Calgarian breaking medical taboos in India

Jayashree Thatte Bhat (MSc ’75) realized she was fully Canadian when several men in a remote Indian village became hostile when she was attempting to teach the women about breast self-exam, using inflatable life-size dolls, wrote the Calgary Herald July 4.

“I briefly thought about dialing 911,” says Bhat of her immediate reaction, one that stems from having lived in Calgary for 41 years. But she quickly realized help was hours away via bullock cart. Although the diminutive, sari-clad grandmother wanted to stand her ground, the medical personnel she was with feared for their safety. “We deflated our beautiful dolls and basically ran,” she says.

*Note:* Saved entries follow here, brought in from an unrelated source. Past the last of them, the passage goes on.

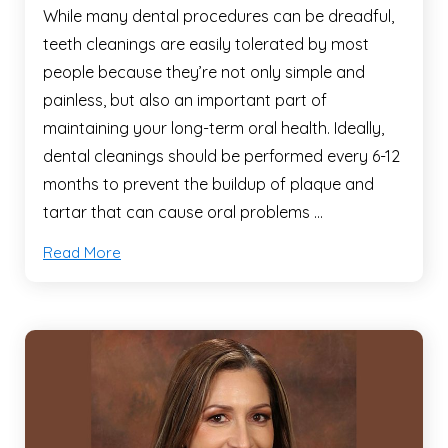
While many dental procedures can be dreadful,
teeth cleanings are easily tolerated by most
people because they’re not only simple and
painless, but also an important part of
maintaining your long-term oral health. Ideally,
dental cleanings should be performed every 6-12
months to prevent the buildup of plaque and
tartar that can cause oral problems …
Read More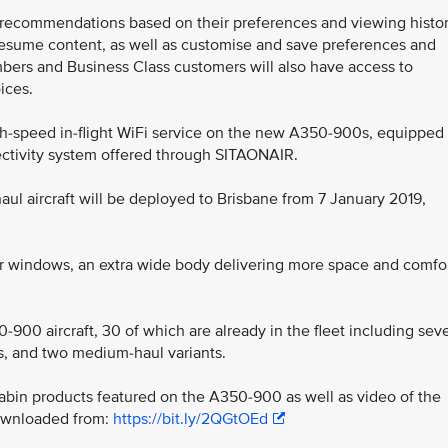
recommendations based on their preferences and viewing histor
esume content, as well as customise and save preferences and
embers and Business Class customers will also have access to
ices.
igh-speed in-flight WiFi service on the new A350-900s, equipped
ctivity system offered through SITAONAIR.
l aircraft will be deployed to Brisbane from 7 January 2019,
er windows, an extra wide body delivering more space and comfo
0-900 aircraft, 30 of which are already in the fleet including sev
ts, and two medium-haul variants.
abin products featured on the A350-900 as well as video of the
 downloaded from:
https://bit.ly/2QGtOEd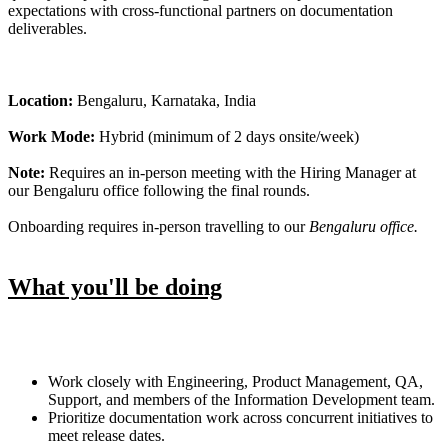
expectations with cross-functional partners on documentation
deliverables.
Location:
Bengaluru, Karnataka, India
Work Mode:
Hybrid (minimum of 2 days onsite/week)
Note:
Requires an in-person meeting with the Hiring Manager at
our Bengaluru office following the final rounds.
Onboarding requires in-person travelling to our
Bengaluru office.
What you'll be doing
Work closely with Engineering, Product Management, QA,
Support, and members of the Information Development team.
Prioritize documentation work across concurrent initiatives to
meet release dates.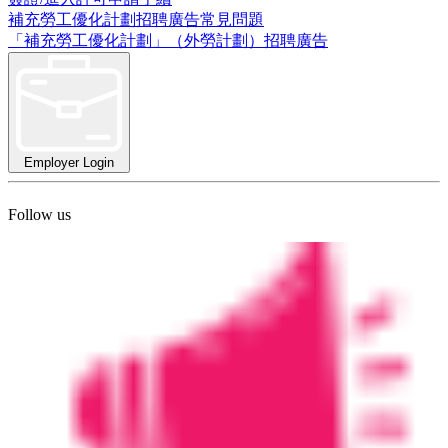
補充勞工優化計劃招聘廣告常見問題
「補充勞工優化計劃」（外勞計劃）招聘廣告
Employer Login
Follow us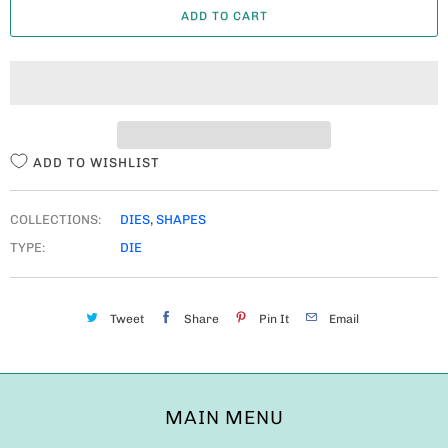
ADD TO CART
N
T
I
T
Y
ADD TO WISHLIST
COLLECTIONS:
DIES
,
SHAPES
TYPE:
DIE
Tweet
Share
Pin It
Email
MAIN MENU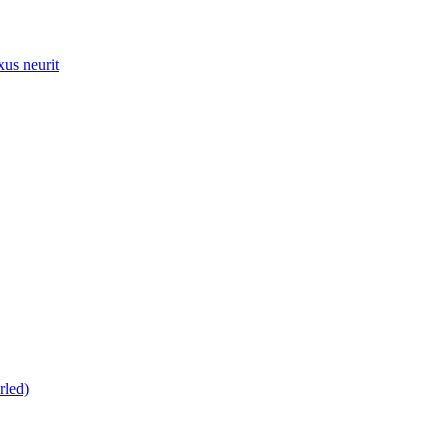
xus neurit
rled)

“The men thought we were doing something immoral or bad, teaching their women and girls about breast cancer.”

Born in Hyderabad, Bhat moved to Canada in 1969, married an engineer and did her master’s degree in biochemistry at York University’s Faculty of Science & Engineering.

Durie and Argos drop debut

Mississauga running back/slotback Andre Durie got a few touches yesterday but couldn’t power the Toronto Argonauts past the Calgary Stampeders, as the team lost its opening game of the 2010 Canadian Football League (CFL) season 30-16, wrote The Mississauga News July 2.

Durie, a former York student in his fourth season of professional football with the CFL, had one carry for 12 yards. He also had three receptions for 58 yards, the longest being a 27-yard catch from quarterback Cleo Lemon early in the game.

On air

  • Paul Delaney, professor of physics & astronomy in York’s Faculty of Science & Engineering, spoke about troubles with an unmanned Russian supply capsule and its attempts to dock with the International Space Station, on CTV News July 2.